We love savoury pastries in Turkish cuisine; variety of boreks, gozleme, pogaca, flatbreads with various fillings, pide and regional specialty pastries are all included at my cookery book, Ozlem’s Turkish Table. Signed copies are available at this link, if you’d like to get a copy.
Prep time: 40 minutes (+1 hr for the dough to rise) Baking time:15-18 minutes
1 pinch sugar
15ml/3 teaspoons dried yeast
500gr (1lb 2oz/3 1/4 cups (Australian) or generous 4 US cups) plain flour
1 1/2 teaspoons sea salt
125ml (4 fl oz/1/2 cup) pekmez (molasses like syrup, see note)
235gr (8 1/2 oz 1 1/2 cups) sesame seeds
Combine the sugar and 60 ml (2fl oz/ 1/4 cup) lukewarm water in a small bowl, then sprinkle over the yeast.
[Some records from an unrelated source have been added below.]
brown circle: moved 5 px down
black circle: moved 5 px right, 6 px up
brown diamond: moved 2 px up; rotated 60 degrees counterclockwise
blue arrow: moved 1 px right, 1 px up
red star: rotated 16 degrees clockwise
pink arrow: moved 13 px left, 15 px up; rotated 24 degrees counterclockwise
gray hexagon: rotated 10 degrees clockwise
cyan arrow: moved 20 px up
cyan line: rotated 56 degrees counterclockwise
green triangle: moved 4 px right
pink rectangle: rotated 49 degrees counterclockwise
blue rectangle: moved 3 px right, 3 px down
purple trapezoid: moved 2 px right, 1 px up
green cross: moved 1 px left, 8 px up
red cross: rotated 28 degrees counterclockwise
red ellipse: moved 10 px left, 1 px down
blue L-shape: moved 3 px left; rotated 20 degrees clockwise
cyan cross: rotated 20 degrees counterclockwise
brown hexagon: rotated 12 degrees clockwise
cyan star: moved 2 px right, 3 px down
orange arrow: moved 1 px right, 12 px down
Set aside for about 8 minutes, or until foamy, then add another 310 ml (10 3/4 fl oz/ 1 1/4 cups) lukewarm water.
Combine the flour and salt in a bowl, then add the yeast mixture and stir to form a coarse dough. Turn out onto a lightly floured surface and knead for 6-7 minutes, or until the dough is smooth and elastic. Roll the dough into a ball and place in a lightly oiled bowl, turning to coat. Cover with plastic wrap and set aside in a warm, draught-free place for 1 hour, or until doubled in size.
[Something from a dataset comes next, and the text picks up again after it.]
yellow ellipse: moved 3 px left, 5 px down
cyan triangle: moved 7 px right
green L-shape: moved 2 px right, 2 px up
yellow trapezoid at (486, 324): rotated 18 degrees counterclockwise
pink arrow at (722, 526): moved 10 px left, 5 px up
Preheat the oven to 220 C (425 F/Gas 7) and line a large size baking tray with baking paper. Knock back the dough on a lightly floured work surface and divide it into 10 even sized pieces. Combine the pekmez with 80 ml (2 1/2 fl oz/1/3cup) water in a large bowl. Place the sesame seeds on a large plate. Working with one piece of dough at a time, use your hands to roll the dough out to make 55 cm (22″) long ropes. Fold in half so two ends align, then lift off the board and use your hands to twist each rectangle into a two stranded “rope”. Place back on the work surface and join the ends together to make a circle, pressing the ends firmly together to seal. Repeat with the remaining dough to make 10 rope circles.
Dip each ring, first into the pekmez mixture, immersing completely to coat, then drain well and toss in the sesame seeds, turning gently to coat. Transfer to the prepared tray and set aside at room temperature for about 20 minutes, to puff slightly. Bake in the oven for 15-18 minutes, or until deep golden and cooked through. Transfer to a wire rack to cool. Simit are best eaten on the day of making but will keep, frozen in an airtight container, for up to 1 month.
Note: Pekmez is a mollasses-like syrup made from the juice and must of certain fruits, usually grapes or figs. It is available from Middle Eastern and Turkish grocery stores.